Cornelis Chastelein, Pertanian, dan Depok

Kompas.com - 21/09/2015, 20:59 WIB

KOMPAS - Tahun ini Kota Depok merayakan usia ke-16. Namun, sebenarnya, komunitas masyarakat Depok sudah berkembang lebih dari 300 tahun. Depok berkembang sejak tuan tanah asal Belanda, Cornelis Chastelein, menganugerahkan kebebasan kepada para budaknya.

Cornelis Chastelein lahir pada 10 Agustus 1657 di Rokin, Amsterdam, Belanda. Dia anak bungsu dari delapan bersaudara. Ayahnya, seorang Huguenot (Protestan) bernama Anthony (Chastelein 1613-1664), datang dari Perancis ke Belanda dan menjadi anggota Dewan Tujuh Belas (De Heeren Zeventien) dari VOC atau Serikat Badan Usaha Dagang Belanda di Asia. Ibunya, Maria Curdenier (1622-1660), putri dari Wali Kota Dordrecht.

Pada 24 Januari 1675, Cornelis yang berusia 17 tahun naik kapal cepat 't Huis van Kleef dari pelabuhan Texel. Setelah 204 hari pelayaran, kapal itu tiba di Batavia. Dia lalu bekerja sebagai pemegang tata buku VOC. Jenjang karier ayah dua anak itu naik cepat. Pada 1691 dia dipromosikan menjadi saudagar senior di Kastil Batavia.

Setelah karier cemerlangnya dan tidak lagi bekerja, Cornelis menunjukkan minat besar di bidang pertanian, budaya penduduk asli, pendidikan, dan keindahan alam. Dia juga sangat kritis terhadap kebijakan perdagangan VOC.

Dalam buku Jejak-jejak Masa Lalu Depok: Warisan Cornelis Chastelein (1657-1714) kepada Para Budaknya yang Dibebaskan karya Jan-Karel Kwisthout-diterjemahkan Pdt Hallie Jonathans dan Corry Longdong-dijelaskan, pada 30 November 1686, Cornelis menulis catatan berjudul "Mijne gedagten ende eensame bedenckingen over de saken van Nederlands India" (Pikiran dan pertimbanganku tentang Hindia Belanda).

Dalam tulisan itu dia berusaha melonggarkan politik perdagangan monopoli, mengembangkan pertanian sekaligus mengembangkan penduduk setempat. Dia membenci orang Eropa yang mengeksploitasi penduduk tanpa memperhatikan pembangunan berkesinambungan daerah koloni.
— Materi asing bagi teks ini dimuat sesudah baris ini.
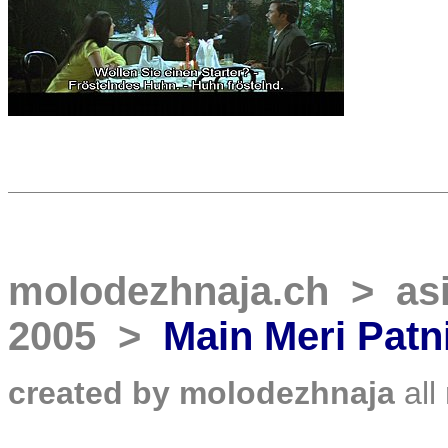
molodezhnaja.ch
>
as
2005
>
Main Meri Patn
created by molodezhnaja
all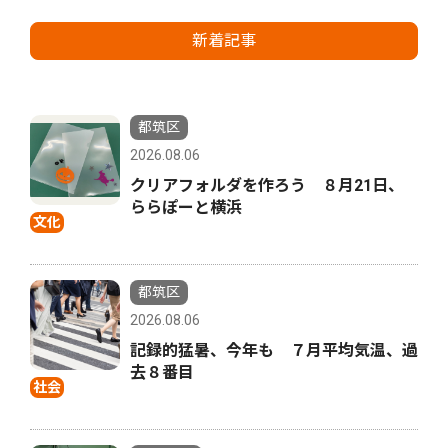
新着記事
都筑区
2026.08.06
クリアフォルダを作ろう ８月21日、
ららぽーと横浜
文化
都筑区
2026.08.06
記録的猛暑、今年も ７月平均気温、過
去８番目
社会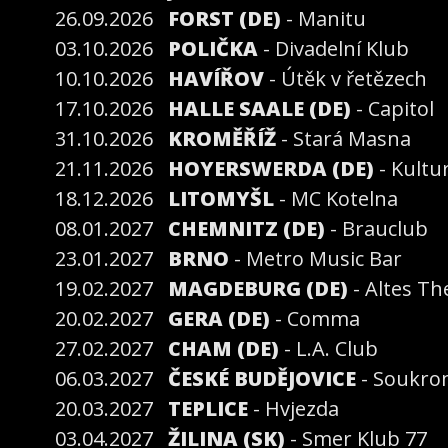
26.09.2026
FORST (DE)
- Manitu
03.10.2026
POLIČKA
- Divadelní Klub
10.10.2026
HAVÍŘOV
- Útěk v řetězech
17.10.2026
HALLE SAALE (DE)
- Capitol
31.10.2026
KROMĚŘÍŽ
- Stará Masna
21.11.2026
HOYERSWERDA (DE)
- Kultu
18.12.2026
LITOMYŠL
- MC Kotelna
08.01.2027
CHEMNITZ (DE)
- Brauclub
23.01.2027
BRNO
- Metro Music Bar
19.02.2027
MAGDEBURG (DE)
- Altes Th
20.02.2027
GERA (DE)
- Comma
27.02.2027
CHAM (DE)
- L.A. Club
06.03.2027
ČESKÉ BUDĚJOVICE
- Soukro
20.03.2027
TEPLICE
- Hvjezda
03.04.2027
ŽILINA (SK)
- Smer Klub 77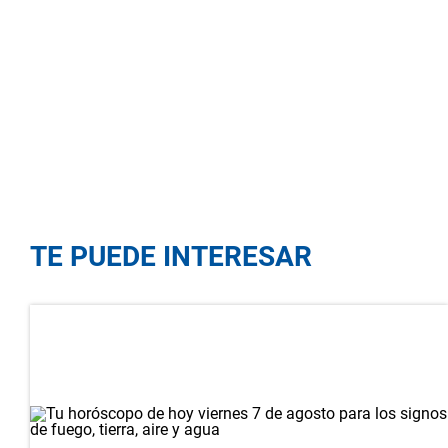
TE PUEDE INTERESAR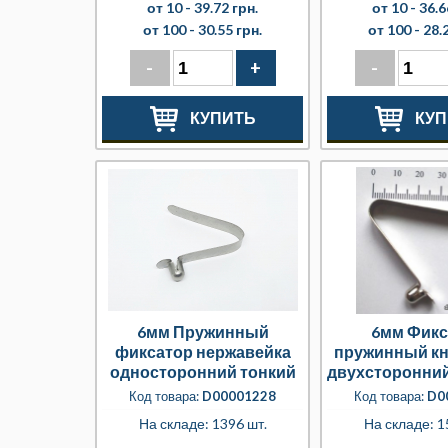
от 10 -
39.72 грн.
от 10 -
36.6
от 100 -
30.55 грн.
от 100 -
28.
-
+
-
КУПИТЬ
КУП
6мм Пружинный
6мм Фикс
фиксатор нержавейка
пружинный к
односторонний тонкий
двухсторонни
(0,4мм)
Код товара:
D00001228
Код товара:
D0
На складе: 1396 шт.
На складе: 1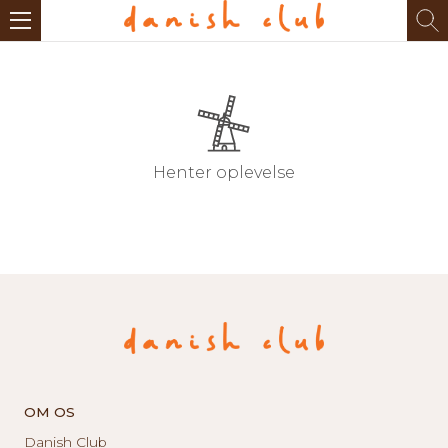
Henter oplevelse
OM OS
Danish Club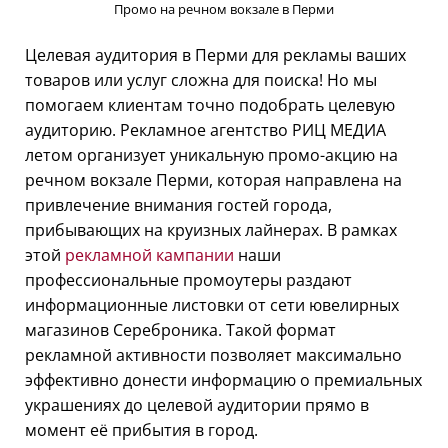
Промо на речном вокзале в Перми
Целевая аудитория в Перми для рекламы ваших
товаров или услуг сложна для поиска! Но мы
помогаем клиентам точно подобрать целевую
аудиторию. Рекламное агентство РИЦ МЕДИА
летом организует уникальную промо-акцию на
речном вокзале Перми, которая направлена на
привлечение внимания гостей города,
прибывающих на круизных лайнерах. В рамках
этой
рекламной кампании
наши
профессиональные промоутеры раздают
информационные листовки от сети ювелирных
магазинов Сереброника. Такой формат
рекламной активности позволяет максимально
эффективно донести информацию о премиальных
украшениях до целевой аудитории прямо в
момент её прибытия в город.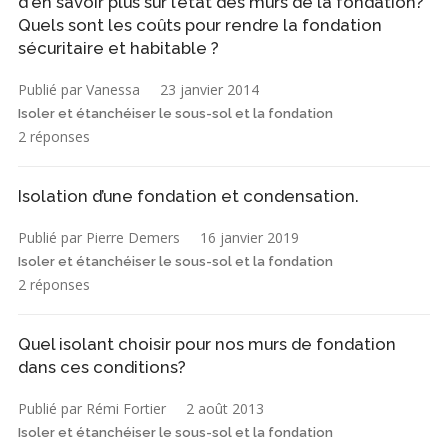
d'en savoir plus sur l’état des murs de la fondation?
Quels sont les coûts pour rendre la fondation
sécuritaire et habitable ?
Publié par Vanessa
23 janvier 2014
Isoler et étanchéiser le sous-sol et la fondation
2 réponses
Isolation d’une fondation et condensation.
Publié par Pierre Demers
16 janvier 2019
Isoler et étanchéiser le sous-sol et la fondation
2 réponses
Quel isolant choisir pour nos murs de fondation
dans ces conditions?
Publié par Rémi Fortier
2 août 2013
Isoler et étanchéiser le sous-sol et la fondation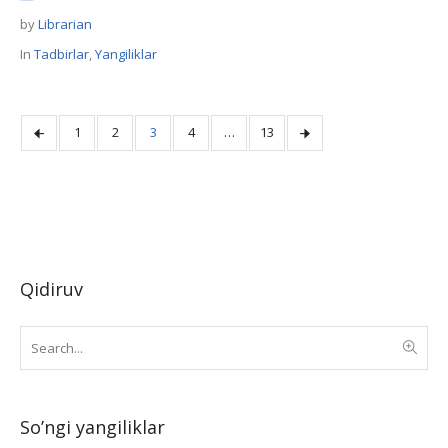
by
Librarian
In
Tadbirlar
,
Yangiliklar
1
2
3
4
…
13
Qidiruv
So’ngi yangiliklar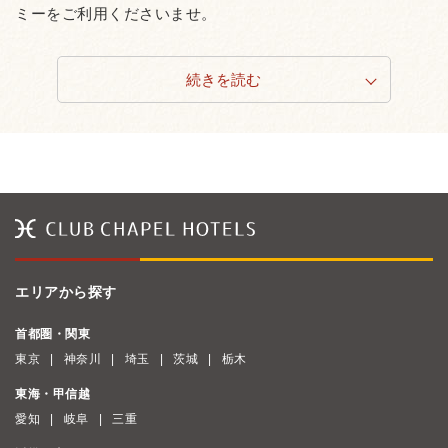
ミーをご利用くださいませ。
続きを読む
エリアから探す
首都圏・関東
東京
神奈川
埼玉
茨城
栃木
東海・甲信越
愛知
岐阜
三重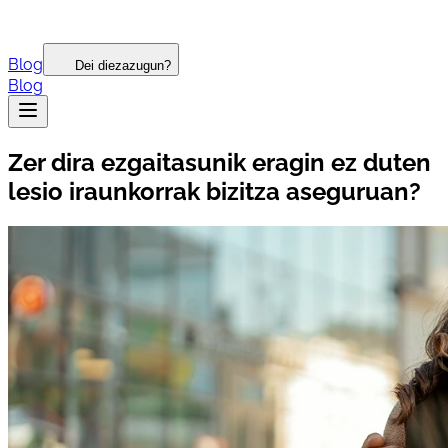
Blog
Dei diezazugun?
Blog
Zer dira ezgaitasunik eragin ez duten
lesio iraunkorrak bizitza aseguruan?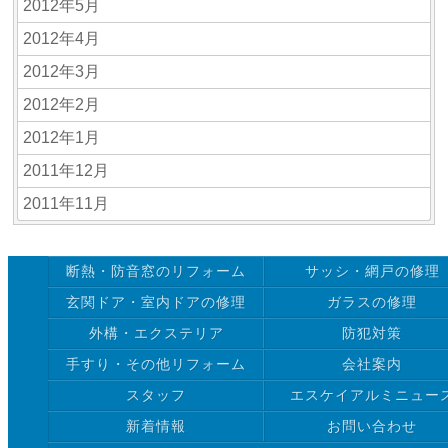
2012年5月
2012年4月
2012年3月
2012年2月
2012年1月
2011年12月
2011年11月
断熱・防音窓のリフォーム
サッシ・網戸の修理
玄関ドア・室内ドアの修理
ガラスの修理
外構・エクステリア
防犯対策
手すり・その他リフォーム
会社案内
スタッフ
エスケイアルミニュー
新着情報
お問い合わせ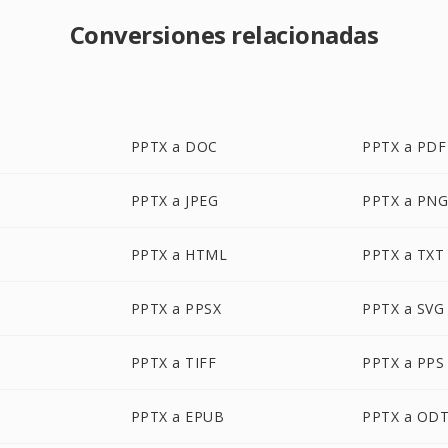
Conversiones relacionadas
PPTX a DOC
PPTX a PDF
PPTX a JPEG
PPTX a PN
PPTX a HTML
PPTX a TXT
PPTX a PPSX
PPTX a SVG
PPTX a TIFF
PPTX a PPS
PPTX a EPUB
PPTX a OD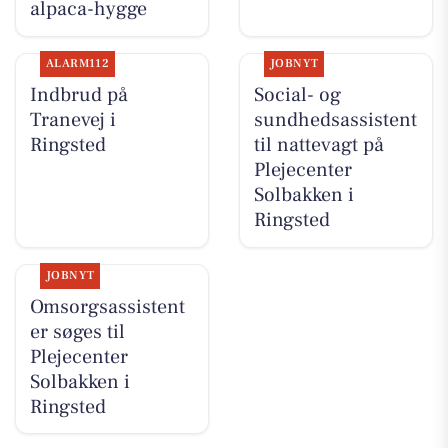
alpaca-hygge
ALARM112
JOBNYT
Indbrud på
Social- og
Tranevej i
sundhedsassistent
Ringsted
til nattevagt på
Plejecenter
Solbakken i
Ringsted
JOBNYT
Omsorgsassistent
er søges til
Plejecenter
Solbakken i
Ringsted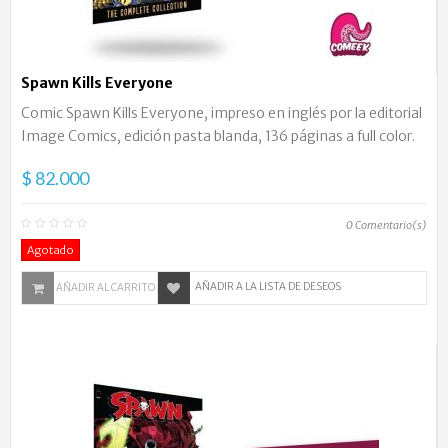
Spawn Kills Everyone
Comic Spawn Kills Everyone, impreso en inglés por la editorial
Image Comics, edición pasta blanda, 136 páginas a full color.
$ 82.000
0
Comentario(s)
Agotado
AÑADIR A LA LISTA DE DESEOS
AÑADIR AL CARRITO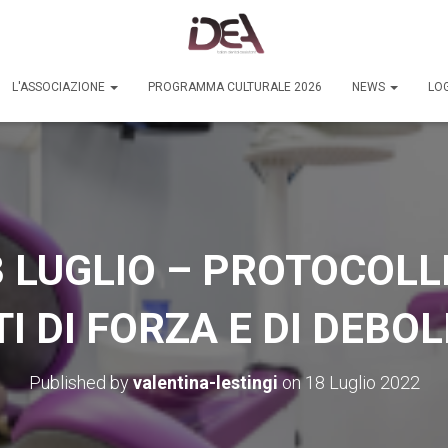
L'ASSOCIAZIONE
PROGRAMMA CULTURALE 2026
NEWS
LOG
 LUGLIO – PROTOCOLLI
I DI FORZA E DI DEBO
Published by
valentina-lestingi
on
18 Luglio 2022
Selama 12 tahun (1691-1704) selanjutnya, Cornelis membeli tanah di sekitar Batavia, seperti di Srengseng (sekarang Lenteng Agung) dan Weltevreden (sekitar Gambir sampai Pasar Senen). Dia juga membeli tiga bidang tanah di sebelah barat Tjiliwoeng, yang disebut Depok, Mampang, dan Karang Anjer.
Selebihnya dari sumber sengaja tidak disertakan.